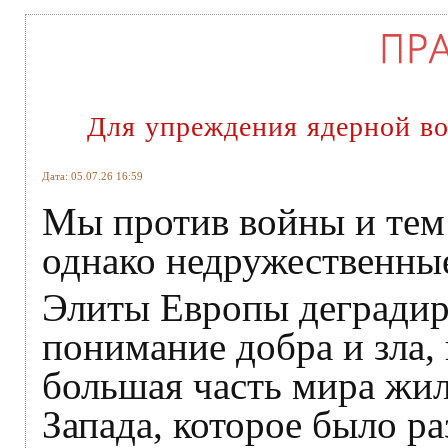
Для упреждения ядерной во
Дата: 05.07.26 16:59
Мы против войны и тем 
однако недружественные
Элиты Европы деградиро
понимание добра и зла, 
большая часть мира жил
Запада, которое было р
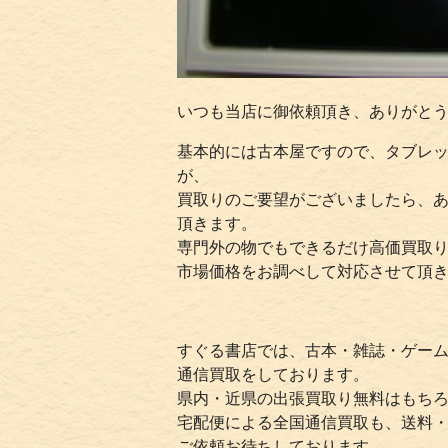
いつも当店に御依頼頂き、ありがと
基本的には古本屋ですので、タブレ
が、
買取りのご要望がございましたら、
頂きます。
専門外の物でもできるだけ高価買取
市場価格をお調べして対応させて頂
すぐる書店では、古本・雑誌・ゲーム
通信買取をしております。
県内・近県の出張買取り無料はもち
宅配便による全国通信買取も、送料
ご依頼お待ちしております。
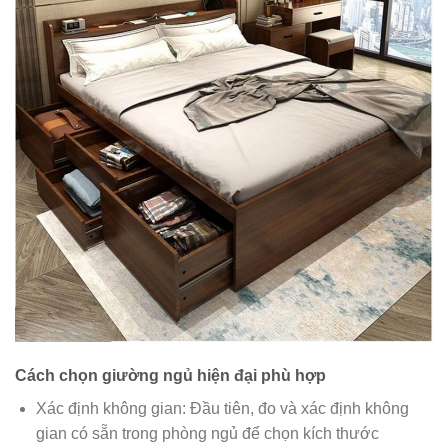
Cách chọn giường ngủ hiện đại phù hợp
Xác định không gian: Đầu tiên, đo và xác định không
gian có sẵn trong phòng ngủ để chọn kích thước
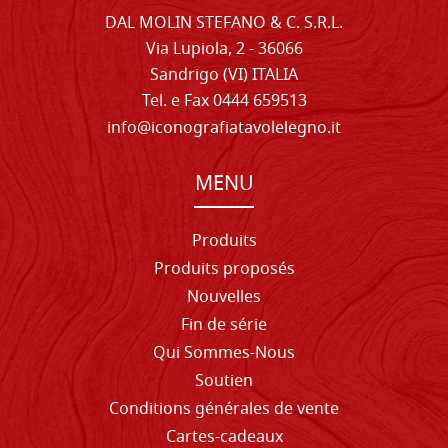
DAL MOLIN STEFANO & C. S.R.L.
Via Lupiola, 2 - 36066
Sandrigo (VI) ITALIA
Tel. e Fax 0444 659513
info@iconografiatavolelegno.it
MENU
Produits
Produits proposés
Nouvelles
Fin de série
Qui Sommes-Nous
Soutien
Conditions générales de vente
Cartes-cadeaux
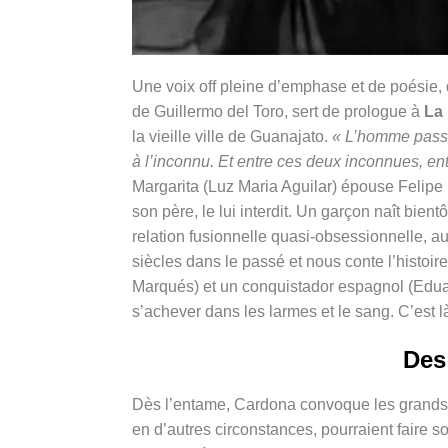
Une voix off pleine d’emphase et de poésie, 
de Guillermo del Toro, sert de prologue à
La
la vieille ville de Guanajato.
« L’homme pass
à l’inconnu. Et entre ces deux inconnues, entre
Margarita (Luz Maria Aguilar) épouse Felipe 
son père, le lui interdit. Un garçon naît bien
relation fusionnelle quasi-obsessionnelle, a
siècles dans le passé et nous conte l’histoi
Marqués)
et un conquistador espagnol (Edua
s’achever dans les larmes et le sang. C’est 
Des
Dès l’entame, Cardona convoque les grands s
en d’autres circonstances, pourraient faire s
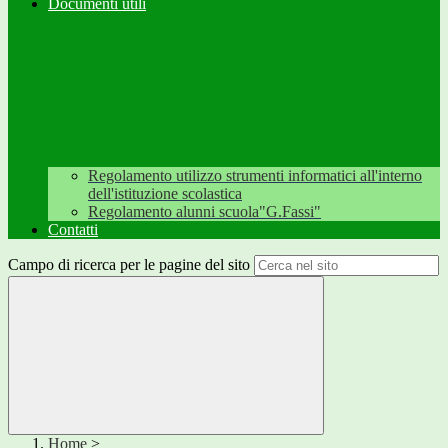
Documenti utili
Regolamento utilizzo strumenti informatici all'interno
dell'istituzione scolastica
Regolamento alunni scuola"G.Fassi"
Contatti
Campo di ricerca per le pagine del sito
Home
>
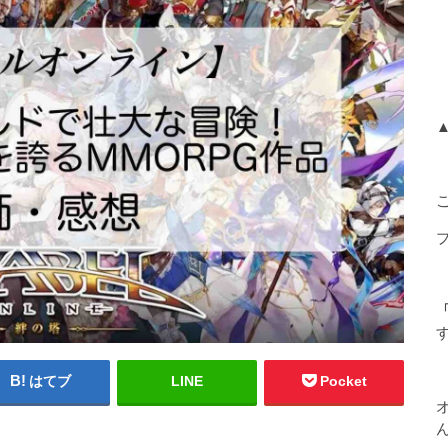
「
はてブ
LINE
Pocket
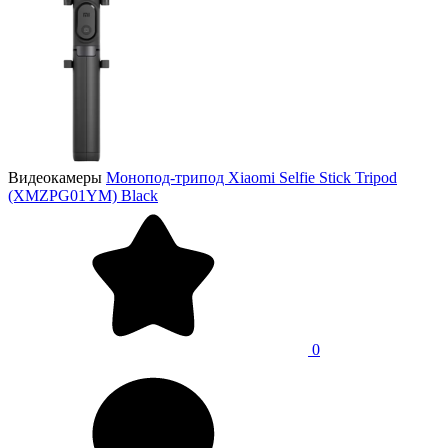
Видеокамеры
Монопод-трипод Xiaomi Selfie Stick Tripod
(XMZPG01YM) Black
0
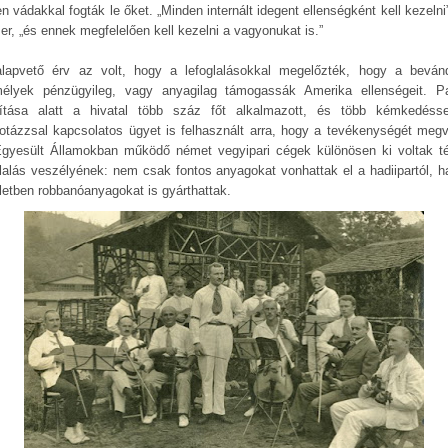
n vádakkal fogták le őket. „Minden internált idegent ellenségként kell kezelni”
er, „és ennek megfelelően kell kezelni a vagyonukat is.”
lapvető érv az volt, hogy a lefoglalásokkal megelőzték, hogy a bevánd
élyek pénzügyileg, vagy anyagilag támogassák Amerika ellenségeit. P
yítása alatt a hivatal több száz főt alkalmazott, és több kémkedéss
otázzsal kapcsolatos ügyet is felhasznált arra, hogy a tevékenységét megv
gyesült Államokban működő német vegyipari cégek különösen ki voltak t
glalás veszélyének: nem csak fontos anyagokat vonhattak el a hadiipartól, 
letben robbanóanyagokat is gyárthattak.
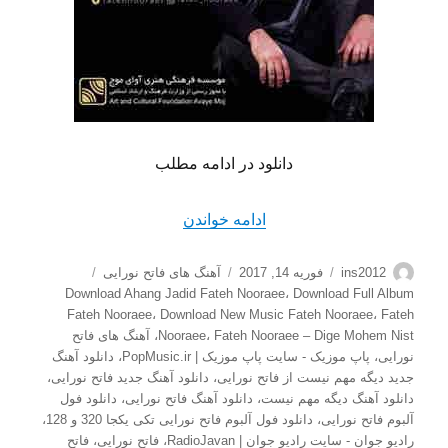
دانلود در ادامه مطلب
“دانلود آهنگ جدید فاتح نورای
ادامه خواندن
نویسنده
ارسال
دسته‌ها
برچسب‌ها
ins2012
فوریه 14, 2017
آهنگ های فاتح نورایی
شده
Download Ahang Jadid Fateh Nooraee
،
Download Full Album
در
Fateh Nooraee
،
Download New Music Fateh Nooraee
،
Fateh
Fateh Nooraee – Dige Mohem Nist
،
Nooraee
،
آهنگ های فاتح
نورایی
،
پاپ موزیک - سایت پاپ موزیک | PopMusic.ir
،
دانلود آهنگ
جدید دیگه مهم نیست از فاتح نورایی
،
دانلود آهنگ جدید فاتح نورایی
،
دانلود آهنگ دیگه مهم نیست
،
دانلود آهنگ فاتح نورایی
،
دانلود فول
آلبوم فاتح نورایی
،
دانلود فول آلبوم فاتح نورایی تکی یکجا 320 و 128
،
رادیو جوان - سایت رادیو جوان | RadioJavan
،
فاتح نورایی
،
فاتح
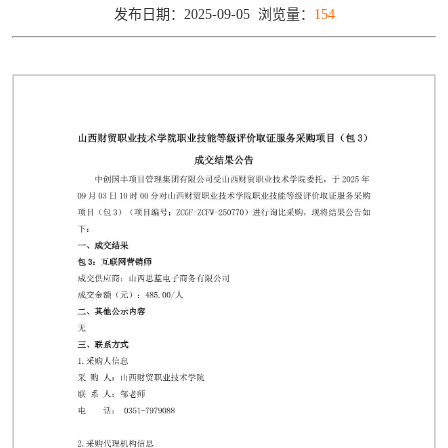
发布日期：2025-09-05 浏览量：
154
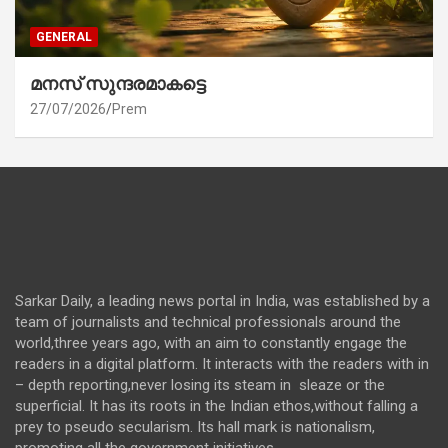
GENERAL
മനസ് സുന്ദരമാകട്ടെ
27/07/2026
Prem
Sarkar Daily, a leading news portal in India, was established by a
team of journalists and technical professionals around the
world,three years ago, with an aim to constantly engage the
readers in a digital platform. It interacts with the readers with in
– depth reporting,never losing its steam in sleaze or the
superficial. It has its roots in the Indian ethos,without falling a
prey to pseudo secularism. Its hall mark is nationalism,
promoting all the government initiatives.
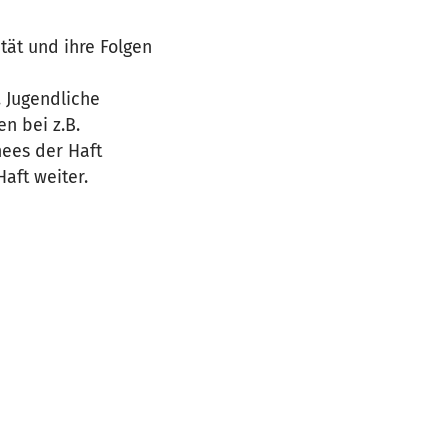
tät und ihre Folgen
. Jugendliche
n bei z.B.
hees der Haft
Haft weiter.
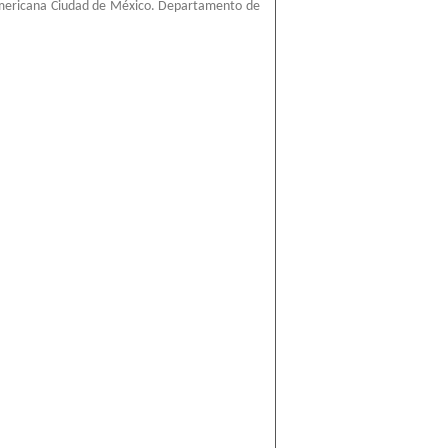
mericana Ciudad de México. Departamento de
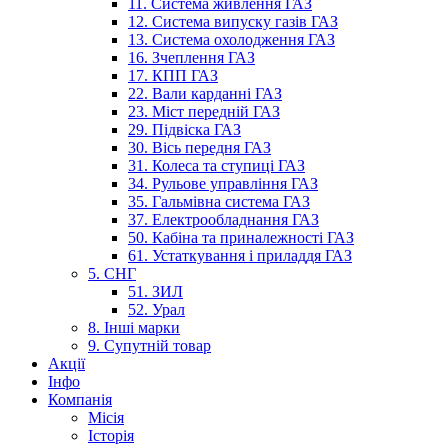
11. Система живлення ГАЗ
12. Система випуску газів ГАЗ
13. Система охолодження ГАЗ
16. Зчеплення ГАЗ
17. КПП ГАЗ
22. Вали карданні ГАЗ
23. Міст передній ГАЗ
29. Підвіска ГАЗ
30. Вісь передня ГАЗ
31. Колеса та ступиці ГАЗ
34. Рульове управління ГАЗ
35. Гальмівна система ГАЗ
37. Електрообладнання ГАЗ
50. Кабіна та приналежності ГАЗ
61. Устаткування і приладдя ГАЗ
5. СНГ
51. ЗИЛ
52. Урал
8. Інші марки
9. Супутній товар
Акції
Інфо
Компанія
Місія
Історія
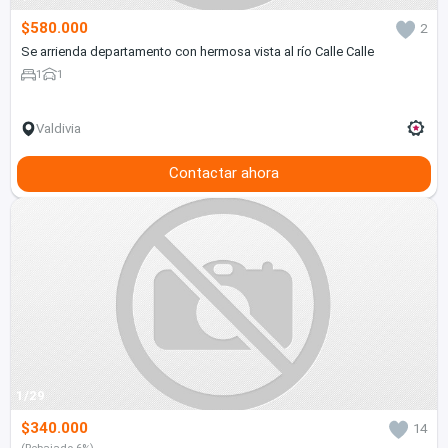
$580.000
2
Se arrienda departamento con hermosa vista al río Calle Calle
1
1
Valdivia
Contactar ahora
1/29
$340.000
14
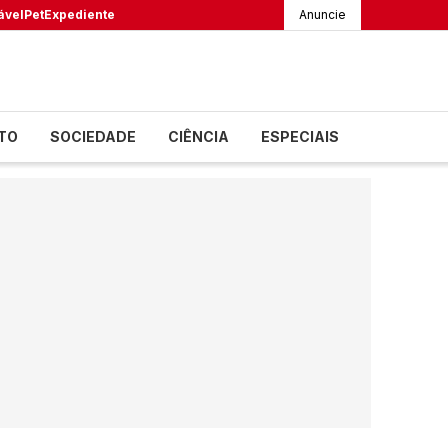
ável
Pet
Expediente
Anuncie
TO
SOCIEDADE
CIÊNCIA
ESPECIAIS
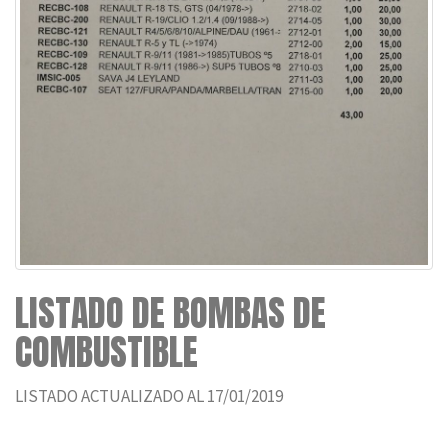
LISTADO DE BOMBAS DE
COMBUSTIBLE
LISTADO ACTUALIZADO AL 17/01/2019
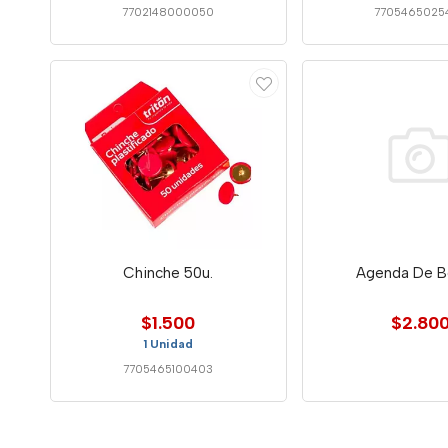
7702148000050
7705465025
Chinche 50u.
Agenda De Bo
$1.500
$2.80
1 Unidad
7705465100403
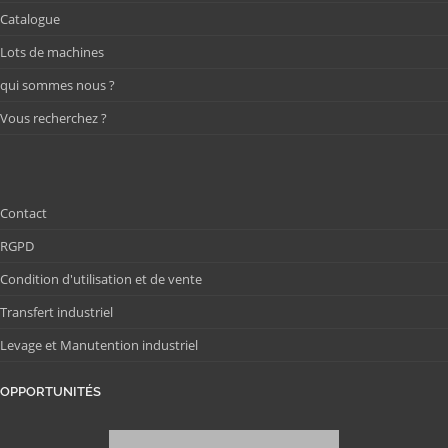
Catalogue
Lots de machines
qui sommes nous ?
Vous recherchez ?
Contact
RGPD
Condition d'utilisation et de vente
Transfert industriel
Levage et Manutention industriel
OPPORTUNITÉS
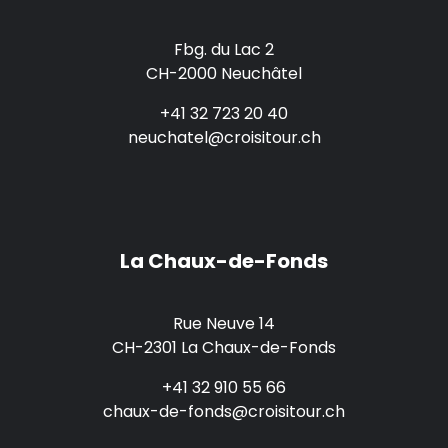
Fbg. du Lac 2
CH-2000 Neuchâtel
+41 32 723 20 40
neuchatel@croisitour.ch
La Chaux-de-Fonds
Rue Neuve 14
CH-2301 La Chaux-de-Fonds
+41 32 910 55 66
chaux-de-fonds@croisitour.ch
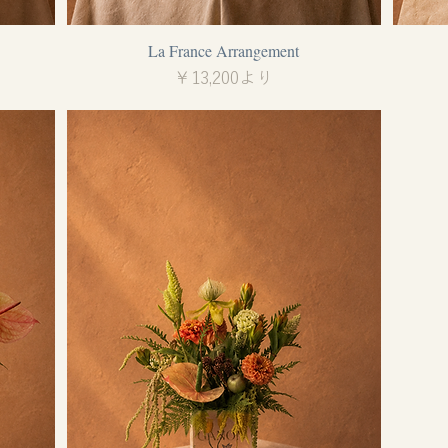
La France Arrangement
クイックビュー
セール価格
￥13,200
より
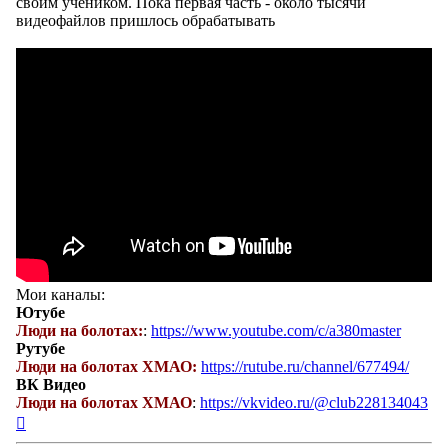
своим учеником. Пока первая часть - около тысячи
видеофайлов пришлось обрабатывать
Мои каналы:
Ютубе
Люди на болотах:
:
https://www.youtube.com/c/a380master
Рутубе
Люди на болотах ХМАО:
https://rutube.ru/channel/677494/
ВК Видео
Люди на болотах ХМАО
:
https://vkvideo.ru/@club228134043
Вернуться
к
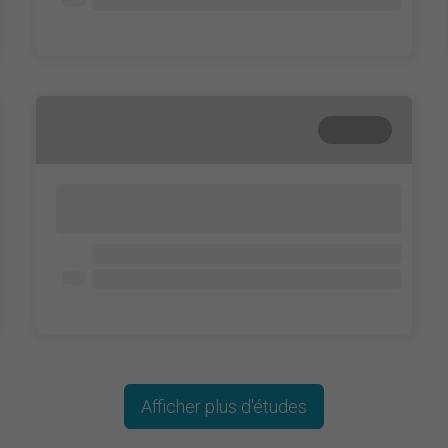
Lorem ipsum dolor
Lorem ipsum dolor
Terminé
Lorem ipsum dolor sit amet, consectetur
adipisicing elit. Cum, nemo?
Lorem ipsum dolor
Lorem ipsum dolor
Lorem ipsum dolor
Afficher plus d'études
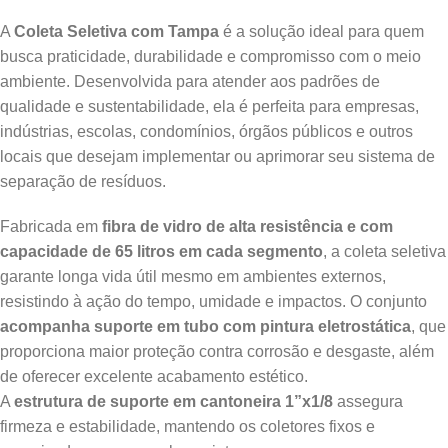
A
Coleta Seletiva com Tampa
é a solução ideal para quem
busca praticidade, durabilidade e compromisso com o meio
ambiente. Desenvolvida para atender aos padrões de
qualidade e sustentabilidade, ela é perfeita para empresas,
indústrias, escolas, condomínios, órgãos públicos e outros
locais que desejam implementar ou aprimorar seu sistema de
separação de resíduos.
Fabricada em
fibra de vidro de alta resistência e com
capacidade de 65 litros em cada segmento
, a coleta seletiva
garante longa vida útil mesmo em ambientes externos,
resistindo à ação do tempo, umidade e impactos. O conjunto
acompanha suporte em tubo com pintura eletrostática
, que
proporciona maior proteção contra corrosão e desgaste, além
de oferecer excelente acabamento estético.
A
estrutura de suporte em cantoneira 1”x1/8
assegura
firmeza e estabilidade, mantendo os coletores fixos e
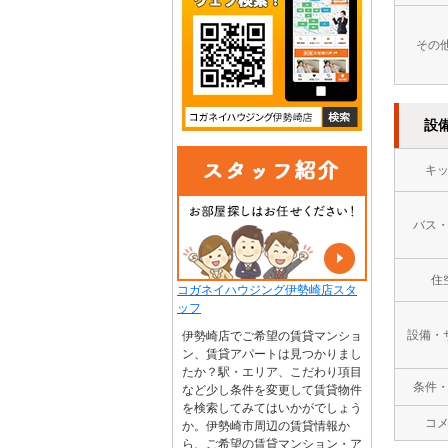
その
設
キ
バス
住
コガネイハウジング伊勢崎店スタ
ッフ
設備・
伊勢崎店でご希望の賃貸マンショ
ン、賃貸アパートは見つかりまし
たか？駅・エリア、こだわり項目
条件
など少し条件を変更して賃貸物件
を検索してみてはいかがでしょう
コ
か。伊勢崎市周辺の賃貸情報か
ら、ご希望の賃貸マンション・ア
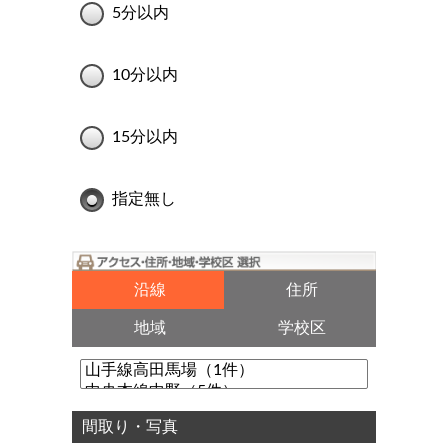
5分以内
10分以内
15分以内
指定無し
沿線
住所
地域
学校区
間取り・写真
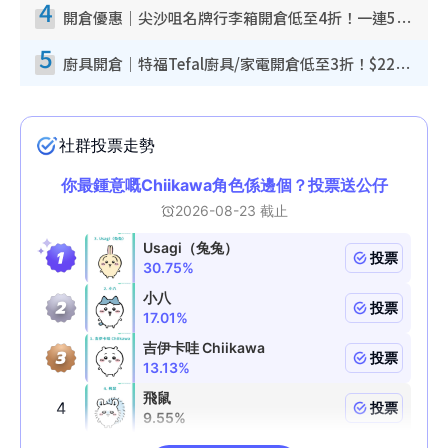
4
開倉優惠｜尖沙咀名牌行李箱開倉低至4折！一連5日 American Tourister/ace./Hallmark $200起！
5
廚具開倉｜特福Tefal廚具/家電開倉低至3折！$220起買平底鍋/炒鑊/湯煲！電飯煲/吸塵機/燙斗$418起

● ● ●

- _Requirement_
Each line in the records above that contains the word "Regolamento" must be copied.

- _Expected answer_
Regolamento utilizzo strumenti informatici all'interno
Regolamento alunni scuola"G.Fassi"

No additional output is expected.